Re: Testing devices for discard support properly

Ric Wheeler <ricwheeler@xxxxxxxxx> · Thu, 9 May 2019 09:40:06 -0400

On 5/8/19 11:55 PM, Martin K. Petersen wrote:

Dave,

Only when told to do PUNCH_HOLE|NO_HIDE_STALE which means "we don't
care what the device does" as this fallcoate command provides no
guarantees for the data returned by subsequent reads. It is,
esssentially, a get out of gaol free mechanism for indeterminate
device capabilities.

Correct. But the point of discard is to be a lightweight mechanism to
convey to the device that a block range is no longer in use. Nothing
more, nothing less.

Not everybody wants the device to spend resources handling unwritten
extents. I understand the importance of that use case for XFS but other
users really just need deallocate semantics.

People used to make that assertion about filesystems, too. It took
linux filesystem developers years to realise that unwritten extents
are actually very simple and require very little extra code and no
extra space in metadata to implement. If you are already tracking
allocated blocks/space, then you're 99% of the way to efficient
management of logically zeroed disk space.

I don't disagree. But since "discard performance" checkmark appears to
be absent from every product requirements document known to man, very
little energy has been devoted to ensuring that discard operations can
coexist with read/write I/O without impeding the performance.

I'm not saying it's impossible. Just that so far it hasn't been a
priority. Even large volume customers have been unable to compel their
suppliers to produce a device that doesn't suffer one way or the other.

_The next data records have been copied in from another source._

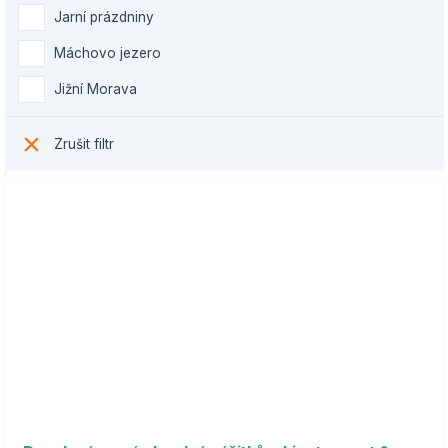
Jarní prázdniny
Máchovo jezero
Jižní Morava
Zrušit filtr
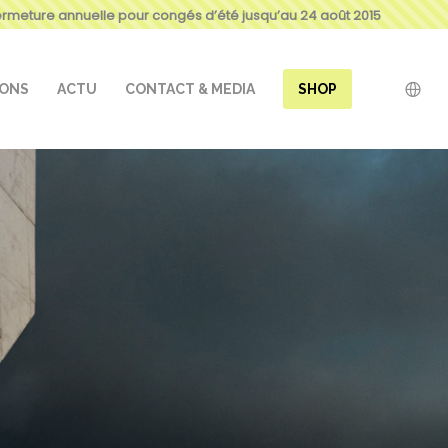
ermeture annuelle pour congés d’été jusqu’au 24 août 2015
IONS
ACTU
CONTACT & MEDIA
SHOP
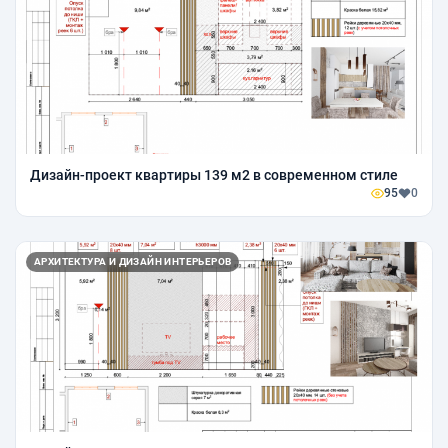
Дизайн-проект квартиры 139 м2 в современном стиле
95
0
АРХИТЕКТУРА И ДИЗАЙН ИНТЕРЬЕРОВ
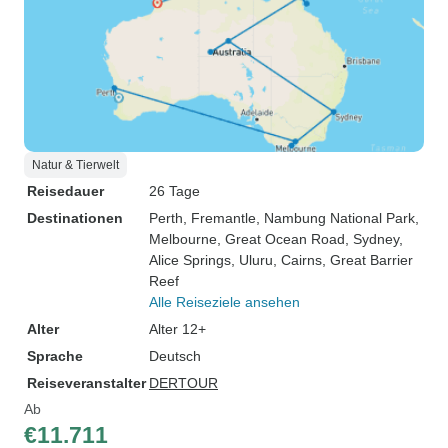
Natur & Tierwelt
Reisedauer
26 Tage
Destinationen
Perth
, Fremantle
, Nambung National Park
,
Melbourne
, Great Ocean Road
, Sydney
,
Alice Springs
, Uluru
, Cairns
, Great Barrier
Reef
Alle Reiseziele ansehen
Alter
Alter 12+
Sprache
Deutsch
Reiseveranstalter
DERTOUR
Ab
€11.711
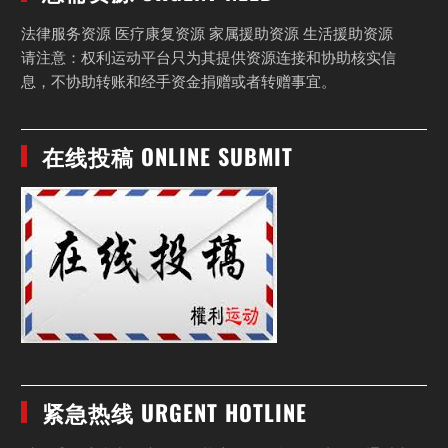
法律服务资源 医疗康复资源 家属援助资源 生活援助资源
请注意：权利运动平台只为其提供资源连接和协助核实信
息，不协助转账和经手资金捐赠或者转赠事宜。
在线投稿 ONLINE SUBMIT
紧急热线 URGENT HOTLINE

On the SSD device side, vendors typically try to strike a suitable
balance between what's handled by the FTL and what's handled by
over-provisioning.

2. Our expectation for the allocating REQ_ZEROOUT (FL_ZERO_RANGE), which
    gets translated into NVMe WRITE ZEROES, SCSI WRITE SAME, is that the
    command executes in O(n) but that it is faster -- or at least not
    worse -- than doing a regular WRITE to the same block range.

You're missing the important requirement of fallocate(ZERO_RANGE):
that the space is also allocated and ENOSPC will never be returned
for subsequent writes to that range. i.e. it is allocated but
"unwritten" space that contains zeros.

That's what I implied when comparing it to a WRITE.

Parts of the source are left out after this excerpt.